Ergatta tracks every workout you've ever done in a bar graph, and each one is color-coded by type, so you can see right away if you've done more interval workouts or more open rows, for example. It's a really fun experience for data-lovers (myself included), since you can choose to view your data by days, weeks, or months and by meters rowed, split, calories, or power. I've found it really motivating to try to beat the meters I rowed the week or month before or to beat my split on a certain distance.
Hydrow vs.

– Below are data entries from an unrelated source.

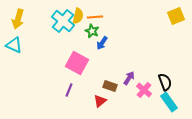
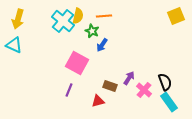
orange line: moved 9 px right, 1 px up
blue arrow: moved 2 px down
red triangle: moved 2 px left; rotated 24 degrees clockwise
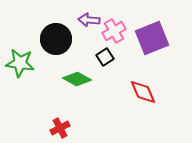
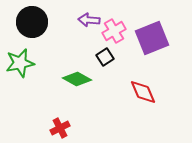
black circle: moved 24 px left, 17 px up
green star: rotated 20 degrees counterclockwise
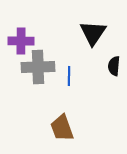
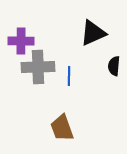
black triangle: rotated 32 degrees clockwise
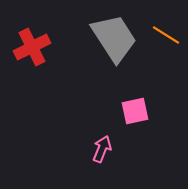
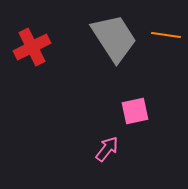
orange line: rotated 24 degrees counterclockwise
pink arrow: moved 5 px right; rotated 16 degrees clockwise
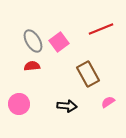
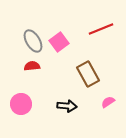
pink circle: moved 2 px right
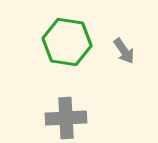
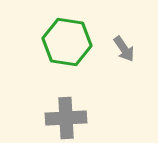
gray arrow: moved 2 px up
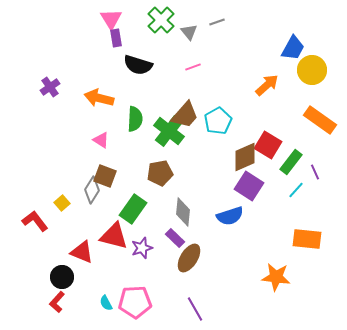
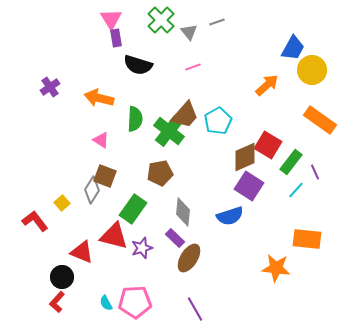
orange star at (276, 277): moved 9 px up
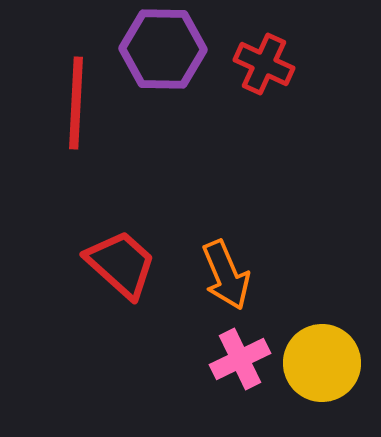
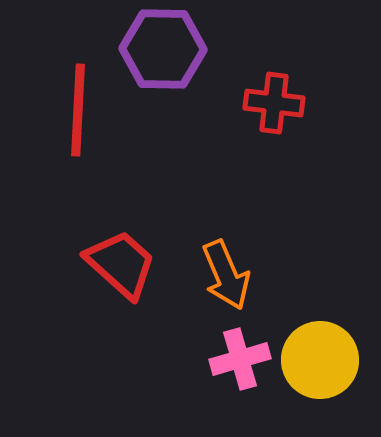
red cross: moved 10 px right, 39 px down; rotated 18 degrees counterclockwise
red line: moved 2 px right, 7 px down
pink cross: rotated 10 degrees clockwise
yellow circle: moved 2 px left, 3 px up
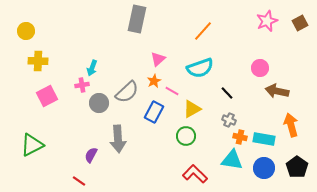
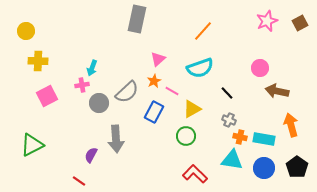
gray arrow: moved 2 px left
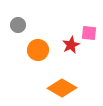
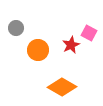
gray circle: moved 2 px left, 3 px down
pink square: rotated 21 degrees clockwise
orange diamond: moved 1 px up
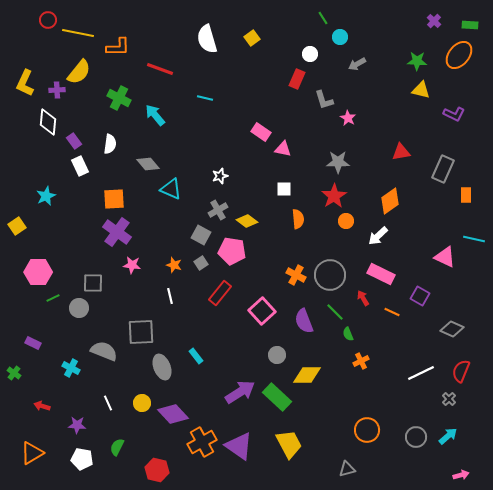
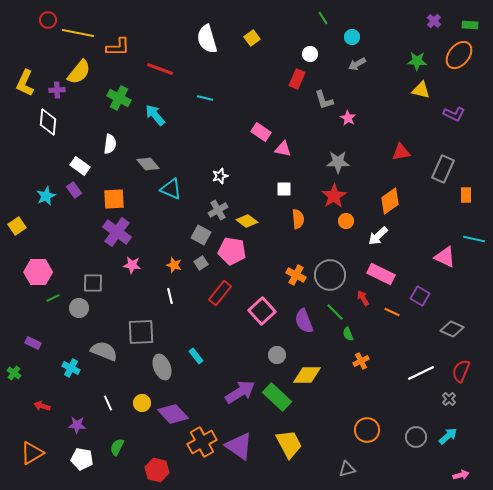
cyan circle at (340, 37): moved 12 px right
purple rectangle at (74, 141): moved 49 px down
white rectangle at (80, 166): rotated 30 degrees counterclockwise
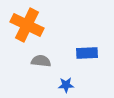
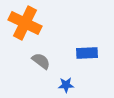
orange cross: moved 2 px left, 2 px up
gray semicircle: rotated 30 degrees clockwise
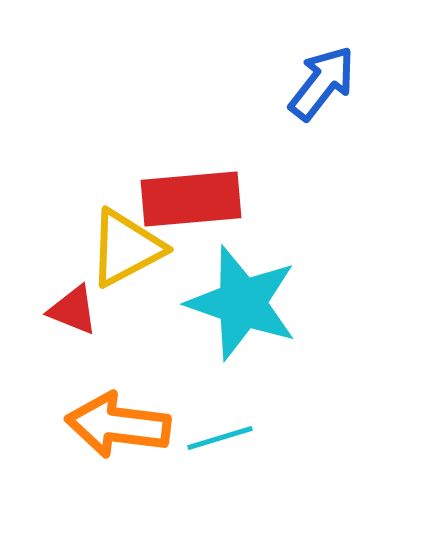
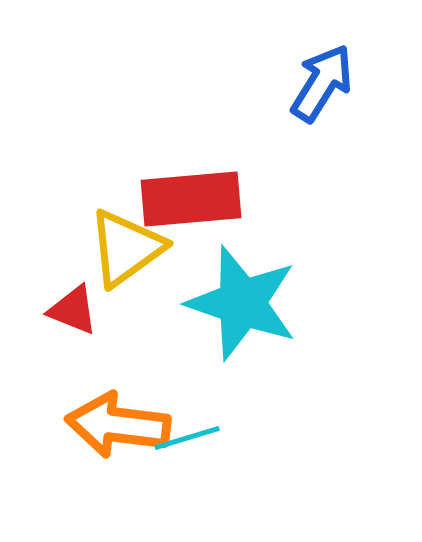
blue arrow: rotated 6 degrees counterclockwise
yellow triangle: rotated 8 degrees counterclockwise
cyan line: moved 33 px left
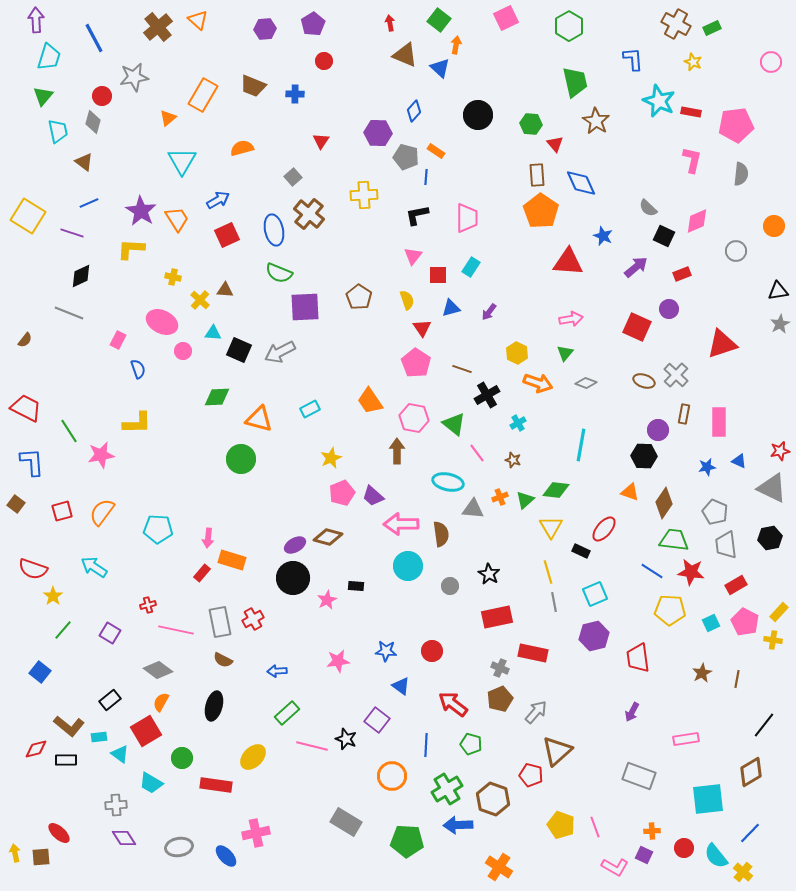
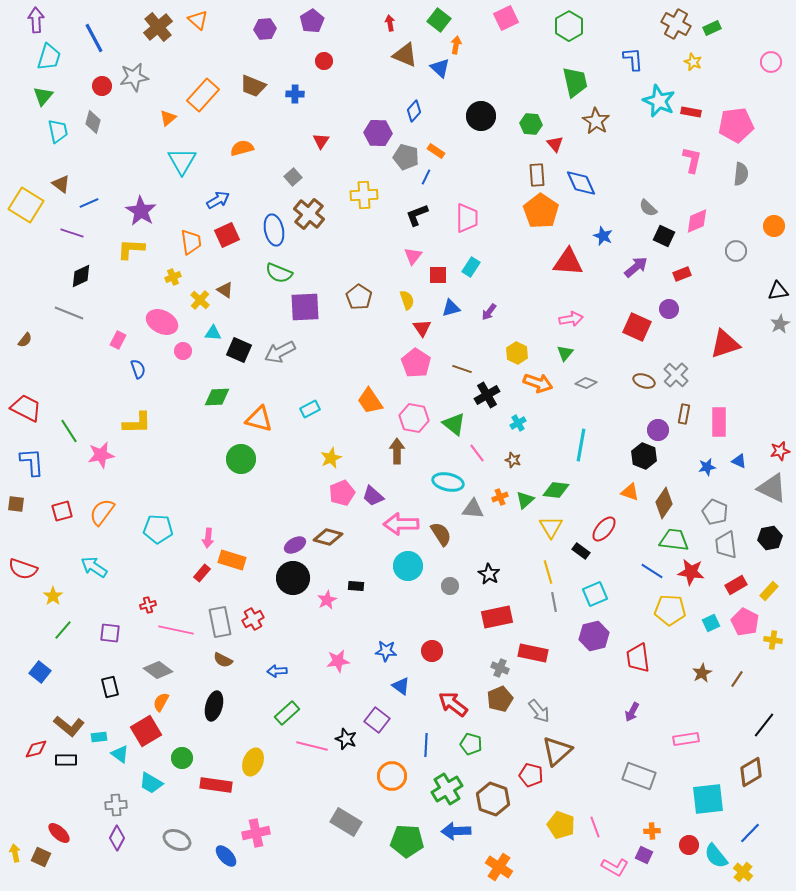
purple pentagon at (313, 24): moved 1 px left, 3 px up
orange rectangle at (203, 95): rotated 12 degrees clockwise
red circle at (102, 96): moved 10 px up
black circle at (478, 115): moved 3 px right, 1 px down
brown triangle at (84, 162): moved 23 px left, 22 px down
blue line at (426, 177): rotated 21 degrees clockwise
black L-shape at (417, 215): rotated 10 degrees counterclockwise
yellow square at (28, 216): moved 2 px left, 11 px up
orange trapezoid at (177, 219): moved 14 px right, 23 px down; rotated 24 degrees clockwise
yellow cross at (173, 277): rotated 35 degrees counterclockwise
brown triangle at (225, 290): rotated 30 degrees clockwise
red triangle at (722, 344): moved 3 px right
black hexagon at (644, 456): rotated 20 degrees clockwise
brown square at (16, 504): rotated 30 degrees counterclockwise
brown semicircle at (441, 534): rotated 25 degrees counterclockwise
black rectangle at (581, 551): rotated 12 degrees clockwise
red semicircle at (33, 569): moved 10 px left
yellow rectangle at (779, 612): moved 10 px left, 21 px up
purple square at (110, 633): rotated 25 degrees counterclockwise
brown line at (737, 679): rotated 24 degrees clockwise
black rectangle at (110, 700): moved 13 px up; rotated 65 degrees counterclockwise
gray arrow at (536, 712): moved 3 px right, 1 px up; rotated 100 degrees clockwise
yellow ellipse at (253, 757): moved 5 px down; rotated 24 degrees counterclockwise
blue arrow at (458, 825): moved 2 px left, 6 px down
purple diamond at (124, 838): moved 7 px left; rotated 60 degrees clockwise
gray ellipse at (179, 847): moved 2 px left, 7 px up; rotated 32 degrees clockwise
red circle at (684, 848): moved 5 px right, 3 px up
brown square at (41, 857): rotated 30 degrees clockwise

Ergatta: Setup and Maintenance
The Hydrow costs $150 for delivery (self-assembly) and $249 for professional delivery and setup (which includes placement in your room of choice — including up or down one flight of stairs inside your home — assembly, and removal of packaging). It came in a large box and was too heavy for me to carry with one other person. We needed two people and a dolly to roll it down to my basement, and it took two people about 45 minutes to put it together. Once assembled, it was easy to connect to my WiFi and get my membership and profile set up.
The Ergatta costs $149 for delivery (self-assembly) and $249 for professional delivery and setup (in which a local team delivers the fully assembled machine to your home). Already assembled and filled with water, it was doable for me and one other person to carry the Ergatta into my basement. Once I connected to my WiFi, it was easy to set up my membership and my profile. I was rowing within 15 minutes.
Since the Ergatta is a water rower, you need to monitor the water level as evaporation happens, and the water level will slowly decrease. That said, I found I only had to refill it once in the past year. For both rowers, you'll need to regularly install software updates. (In either case, it's super easy, only taking a few minutes each time.)
Hydrow vs. Ergatta: Cost and Membership Fee
If you purchase a Hydrow rower ($2,495), you need to pay $38 per month for the membership in order to have access to the library of 3,000-plus workouts.
An Ergatta rower ($2,199) is slightly cheaper initially and then costs $29 per month (or $290 per year) to access the content. Neither rower allows you to simply row and see your workout data without the subscription.
Hydrow vs. Ergatta: Warranty
The warranty for the Hydrow is five years for the structural frame and upright storage kit (which is sold separately from the rower for $80) and 12 months for components, screen, and other electronics.
After purchase, the Ergatta is covered by a five-year warranty on the structural frame, a three-year warranty on parts, and a one-year warranty on the tablet.
Hydrow vs. Ergatta: Which Is Best For You?
Based on this info, hopefully you'll have a good idea of whether the Hydrow or Ergatta would be a better match for you. Both are excellent rowers — after all, they're two of the best rowing machines out there — and offer a smooth, quiet workout that will strengthen your heart and your muscles. If you like workout classes where a person leads you, the Hydrow is your best bet. But if you're more data-driven and competitive and you like to be pushed to reach fitness goals, go for the Ergatta. The great news? You honestly can't lose with either one.